*** Opening of EXTRACTED MATERIAL ***
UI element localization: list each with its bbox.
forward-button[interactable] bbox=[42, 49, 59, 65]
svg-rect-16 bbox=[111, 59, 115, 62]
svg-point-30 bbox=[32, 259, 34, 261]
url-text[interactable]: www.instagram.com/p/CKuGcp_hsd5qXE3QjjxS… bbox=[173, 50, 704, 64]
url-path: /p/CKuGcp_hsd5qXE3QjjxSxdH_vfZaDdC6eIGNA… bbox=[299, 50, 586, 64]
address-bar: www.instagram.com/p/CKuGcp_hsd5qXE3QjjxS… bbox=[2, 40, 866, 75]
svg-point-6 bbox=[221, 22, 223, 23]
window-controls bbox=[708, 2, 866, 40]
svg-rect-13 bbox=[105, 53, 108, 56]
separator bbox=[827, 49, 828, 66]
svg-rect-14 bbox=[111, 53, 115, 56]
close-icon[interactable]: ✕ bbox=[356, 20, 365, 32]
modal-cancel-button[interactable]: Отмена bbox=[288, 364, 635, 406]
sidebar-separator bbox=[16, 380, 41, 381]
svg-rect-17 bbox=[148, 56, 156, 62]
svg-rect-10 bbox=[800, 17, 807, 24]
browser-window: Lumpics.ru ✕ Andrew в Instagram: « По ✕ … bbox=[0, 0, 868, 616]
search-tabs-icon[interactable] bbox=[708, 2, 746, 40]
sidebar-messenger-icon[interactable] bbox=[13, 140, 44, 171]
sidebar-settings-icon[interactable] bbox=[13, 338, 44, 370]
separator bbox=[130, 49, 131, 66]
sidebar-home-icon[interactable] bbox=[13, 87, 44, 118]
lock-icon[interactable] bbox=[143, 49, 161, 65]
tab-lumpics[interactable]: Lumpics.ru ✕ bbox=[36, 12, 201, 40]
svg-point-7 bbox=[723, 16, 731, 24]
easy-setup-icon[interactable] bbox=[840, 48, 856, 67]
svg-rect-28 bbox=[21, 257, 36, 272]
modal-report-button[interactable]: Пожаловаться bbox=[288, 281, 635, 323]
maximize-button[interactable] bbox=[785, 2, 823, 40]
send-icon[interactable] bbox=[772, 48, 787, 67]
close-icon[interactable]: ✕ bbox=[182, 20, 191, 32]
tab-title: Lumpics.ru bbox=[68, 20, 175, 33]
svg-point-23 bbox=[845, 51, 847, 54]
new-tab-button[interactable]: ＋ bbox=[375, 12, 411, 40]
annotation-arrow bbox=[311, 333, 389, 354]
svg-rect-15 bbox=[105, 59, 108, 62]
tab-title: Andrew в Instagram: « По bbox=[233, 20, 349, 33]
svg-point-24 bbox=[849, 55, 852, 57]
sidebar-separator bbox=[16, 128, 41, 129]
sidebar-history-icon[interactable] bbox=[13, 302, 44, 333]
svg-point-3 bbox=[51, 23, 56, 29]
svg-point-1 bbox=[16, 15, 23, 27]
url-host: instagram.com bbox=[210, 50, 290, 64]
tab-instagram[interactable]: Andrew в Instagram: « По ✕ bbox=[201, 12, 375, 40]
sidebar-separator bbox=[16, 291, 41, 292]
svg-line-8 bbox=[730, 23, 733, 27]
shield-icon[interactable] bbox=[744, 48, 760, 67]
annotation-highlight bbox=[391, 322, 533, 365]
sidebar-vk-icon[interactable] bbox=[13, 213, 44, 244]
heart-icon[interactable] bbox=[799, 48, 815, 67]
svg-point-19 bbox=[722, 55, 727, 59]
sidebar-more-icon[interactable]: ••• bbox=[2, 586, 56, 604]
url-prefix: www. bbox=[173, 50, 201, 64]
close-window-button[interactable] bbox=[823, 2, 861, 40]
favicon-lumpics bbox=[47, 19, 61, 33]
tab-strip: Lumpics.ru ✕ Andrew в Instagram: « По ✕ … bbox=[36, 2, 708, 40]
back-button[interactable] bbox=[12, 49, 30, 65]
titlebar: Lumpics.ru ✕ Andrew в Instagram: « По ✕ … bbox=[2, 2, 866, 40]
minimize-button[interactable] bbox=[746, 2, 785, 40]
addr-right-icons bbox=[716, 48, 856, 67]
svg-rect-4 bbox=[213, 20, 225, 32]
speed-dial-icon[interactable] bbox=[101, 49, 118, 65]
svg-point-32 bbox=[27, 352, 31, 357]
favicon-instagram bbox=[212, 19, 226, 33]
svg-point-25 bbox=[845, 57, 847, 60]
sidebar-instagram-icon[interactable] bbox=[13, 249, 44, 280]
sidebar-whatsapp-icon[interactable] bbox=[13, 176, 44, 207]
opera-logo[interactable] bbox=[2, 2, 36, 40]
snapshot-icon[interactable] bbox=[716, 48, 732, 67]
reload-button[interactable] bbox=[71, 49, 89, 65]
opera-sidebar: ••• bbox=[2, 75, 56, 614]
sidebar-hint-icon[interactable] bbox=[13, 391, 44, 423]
*** Close of EXTRACTED MATERIAL ***
Print every record exactly as written.

◆ OUTPUT FOR THIS TASK ◆
UI element localization: list each with its bbox.
forward-button[interactable] bbox=[42, 49, 59, 65]
svg-rect-16 bbox=[111, 59, 115, 62]
svg-point-30 bbox=[32, 259, 34, 261]
url-text[interactable]: www.instagram.com/p/CKuGcp_hsd5qXE3QjjxS… bbox=[173, 50, 704, 64]
url-path: /p/CKuGcp_hsd5qXE3QjjxSxdH_vfZaDdC6eIGNA… bbox=[299, 50, 586, 64]
address-bar: www.instagram.com/p/CKuGcp_hsd5qXE3QjjxS… bbox=[2, 40, 866, 75]
svg-point-6 bbox=[221, 22, 223, 23]
window-controls bbox=[708, 2, 866, 40]
svg-rect-13 bbox=[105, 53, 108, 56]
separator bbox=[827, 49, 828, 66]
svg-rect-14 bbox=[111, 53, 115, 56]
close-icon[interactable]: ✕ bbox=[356, 20, 365, 32]
modal-cancel-button[interactable]: Отмена bbox=[288, 364, 635, 406]
sidebar-separator bbox=[16, 380, 41, 381]
svg-rect-17 bbox=[148, 56, 156, 62]
svg-rect-10 bbox=[800, 17, 807, 24]
browser-window: Lumpics.ru ✕ Andrew в Instagram: « По ✕ … bbox=[0, 0, 868, 616]
search-tabs-icon[interactable] bbox=[708, 2, 746, 40]
sidebar-messenger-icon[interactable] bbox=[13, 140, 44, 171]
sidebar-settings-icon[interactable] bbox=[13, 338, 44, 370]
separator bbox=[130, 49, 131, 66]
sidebar-home-icon[interactable] bbox=[13, 87, 44, 118]
lock-icon[interactable] bbox=[143, 49, 161, 65]
tab-lumpics[interactable]: Lumpics.ru ✕ bbox=[36, 12, 201, 40]
svg-point-7 bbox=[723, 16, 731, 24]
easy-setup-icon[interactable] bbox=[840, 48, 856, 67]
svg-rect-28 bbox=[21, 257, 36, 272]
modal-report-button[interactable]: Пожаловаться bbox=[288, 281, 635, 323]
maximize-button[interactable] bbox=[785, 2, 823, 40]
send-icon[interactable] bbox=[772, 48, 787, 67]
close-icon[interactable]: ✕ bbox=[182, 20, 191, 32]
tab-title: Lumpics.ru bbox=[68, 20, 175, 33]
svg-point-23 bbox=[845, 51, 847, 54]
new-tab-button[interactable]: ＋ bbox=[375, 12, 411, 40]
annotation-arrow bbox=[311, 333, 389, 354]
svg-rect-15 bbox=[105, 59, 108, 62]
tab-title: Andrew в Instagram: « По bbox=[233, 20, 349, 33]
svg-point-24 bbox=[849, 55, 852, 57]
sidebar-separator bbox=[16, 128, 41, 129]
sidebar-history-icon[interactable] bbox=[13, 302, 44, 333]
svg-point-3 bbox=[51, 23, 56, 29]
svg-point-1 bbox=[16, 15, 23, 27]
url-host: instagram.com bbox=[210, 50, 290, 64]
tab-instagram[interactable]: Andrew в Instagram: « По ✕ bbox=[201, 12, 375, 40]
sidebar-separator bbox=[16, 291, 41, 292]
svg-line-8 bbox=[730, 23, 733, 27]
shield-icon[interactable] bbox=[744, 48, 760, 67]
annotation-highlight bbox=[391, 322, 533, 365]
sidebar-vk-icon[interactable] bbox=[13, 213, 44, 244]
heart-icon[interactable] bbox=[799, 48, 815, 67]
svg-point-19 bbox=[722, 55, 727, 59]
sidebar-more-icon[interactable]: ••• bbox=[2, 586, 56, 604]
url-prefix: www. bbox=[173, 50, 201, 64]
close-window-button[interactable] bbox=[823, 2, 861, 40]
favicon-lumpics bbox=[47, 19, 61, 33]
tab-strip: Lumpics.ru ✕ Andrew в Instagram: « По ✕ … bbox=[36, 2, 708, 40]
back-button[interactable] bbox=[12, 49, 30, 65]
titlebar: Lumpics.ru ✕ Andrew в Instagram: « По ✕ … bbox=[2, 2, 866, 40]
minimize-button[interactable] bbox=[746, 2, 785, 40]
addr-right-icons bbox=[716, 48, 856, 67]
svg-rect-4 bbox=[213, 20, 225, 32]
speed-dial-icon[interactable] bbox=[101, 49, 118, 65]
svg-point-32 bbox=[27, 352, 31, 357]
favicon-instagram bbox=[212, 19, 226, 33]
svg-point-25 bbox=[845, 57, 847, 60]
sidebar-instagram-icon[interactable] bbox=[13, 249, 44, 280]
sidebar-whatsapp-icon[interactable] bbox=[13, 176, 44, 207]
opera-logo[interactable] bbox=[2, 2, 36, 40]
snapshot-icon[interactable] bbox=[716, 48, 732, 67]
reload-button[interactable] bbox=[71, 49, 89, 65]
opera-sidebar: ••• bbox=[2, 75, 56, 614]
sidebar-hint-icon[interactable] bbox=[13, 391, 44, 423]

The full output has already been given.